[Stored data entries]
⟨
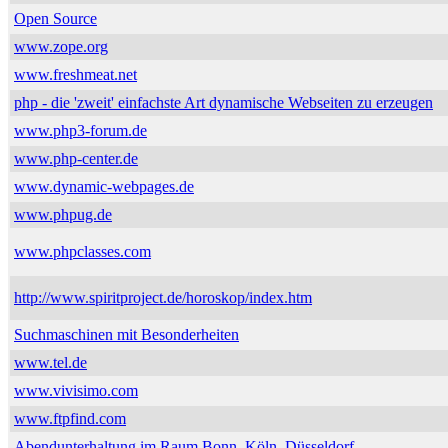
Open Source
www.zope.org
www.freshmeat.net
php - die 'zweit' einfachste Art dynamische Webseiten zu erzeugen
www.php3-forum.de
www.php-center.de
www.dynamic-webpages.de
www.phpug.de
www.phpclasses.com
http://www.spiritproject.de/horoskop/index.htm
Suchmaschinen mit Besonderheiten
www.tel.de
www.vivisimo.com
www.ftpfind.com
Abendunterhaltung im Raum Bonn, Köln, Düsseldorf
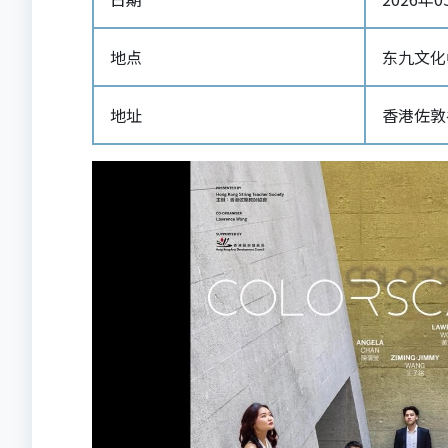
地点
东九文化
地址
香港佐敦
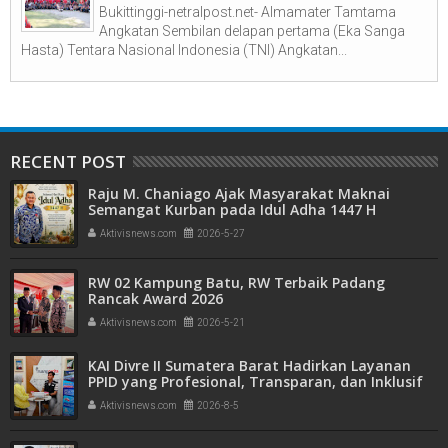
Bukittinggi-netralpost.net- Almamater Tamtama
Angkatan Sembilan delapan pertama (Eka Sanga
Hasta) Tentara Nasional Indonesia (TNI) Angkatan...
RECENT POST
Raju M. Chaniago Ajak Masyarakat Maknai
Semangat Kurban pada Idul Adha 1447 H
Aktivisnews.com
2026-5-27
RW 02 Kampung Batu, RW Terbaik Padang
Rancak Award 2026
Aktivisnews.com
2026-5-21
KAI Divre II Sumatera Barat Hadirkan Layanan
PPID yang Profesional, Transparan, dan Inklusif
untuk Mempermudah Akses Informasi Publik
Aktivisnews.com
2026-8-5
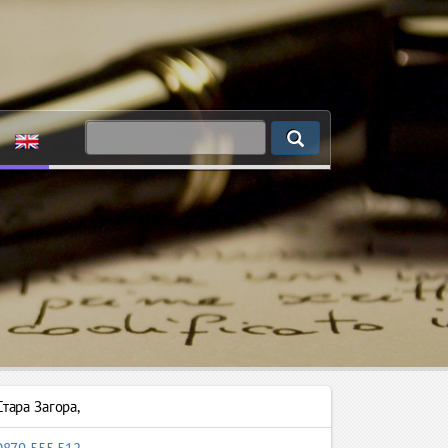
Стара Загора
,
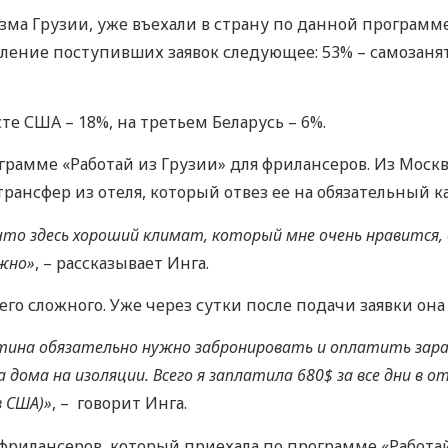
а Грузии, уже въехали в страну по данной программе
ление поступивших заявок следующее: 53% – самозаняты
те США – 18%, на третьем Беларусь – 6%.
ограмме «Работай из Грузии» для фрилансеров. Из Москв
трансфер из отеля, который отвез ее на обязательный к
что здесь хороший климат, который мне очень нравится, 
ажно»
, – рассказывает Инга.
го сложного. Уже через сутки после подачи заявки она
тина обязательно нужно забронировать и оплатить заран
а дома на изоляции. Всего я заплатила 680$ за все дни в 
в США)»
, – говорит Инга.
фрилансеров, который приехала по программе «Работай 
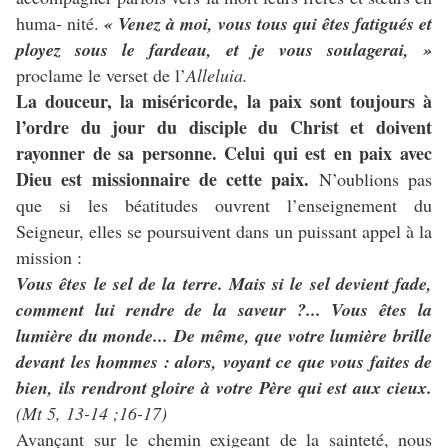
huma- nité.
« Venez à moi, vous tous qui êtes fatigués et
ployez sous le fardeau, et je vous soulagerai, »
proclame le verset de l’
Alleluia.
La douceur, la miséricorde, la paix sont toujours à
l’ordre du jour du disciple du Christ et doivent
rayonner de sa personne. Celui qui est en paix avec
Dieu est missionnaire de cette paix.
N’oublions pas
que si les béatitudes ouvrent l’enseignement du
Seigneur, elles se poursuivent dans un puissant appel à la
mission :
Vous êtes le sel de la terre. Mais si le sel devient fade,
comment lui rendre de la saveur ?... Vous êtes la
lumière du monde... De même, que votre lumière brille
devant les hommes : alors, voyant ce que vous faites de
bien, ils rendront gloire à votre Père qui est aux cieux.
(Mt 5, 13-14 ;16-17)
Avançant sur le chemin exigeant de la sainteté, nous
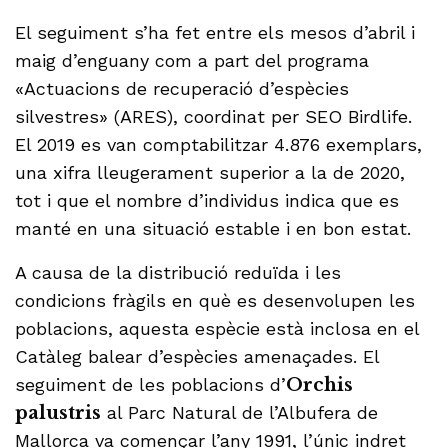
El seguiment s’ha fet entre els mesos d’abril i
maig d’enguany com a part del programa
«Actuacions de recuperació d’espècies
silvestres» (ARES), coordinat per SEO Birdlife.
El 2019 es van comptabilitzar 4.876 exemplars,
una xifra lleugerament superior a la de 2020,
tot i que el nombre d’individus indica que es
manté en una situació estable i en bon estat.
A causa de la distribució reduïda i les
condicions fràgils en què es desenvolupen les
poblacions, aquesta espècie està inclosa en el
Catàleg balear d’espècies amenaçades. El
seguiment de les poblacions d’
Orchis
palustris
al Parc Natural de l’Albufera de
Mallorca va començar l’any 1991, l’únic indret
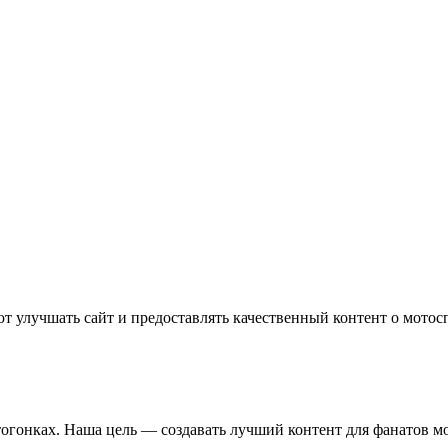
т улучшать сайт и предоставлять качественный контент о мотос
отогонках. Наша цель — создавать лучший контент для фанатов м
⟩
(TASK PROMPT)
Spot the lines above that mention "Работай" and copy them.

(TASK ANSWER)
ограмме «Работай из Грузии» для фрилансеров. Из Москв
фрилансеров, который приехала по программе «Работай 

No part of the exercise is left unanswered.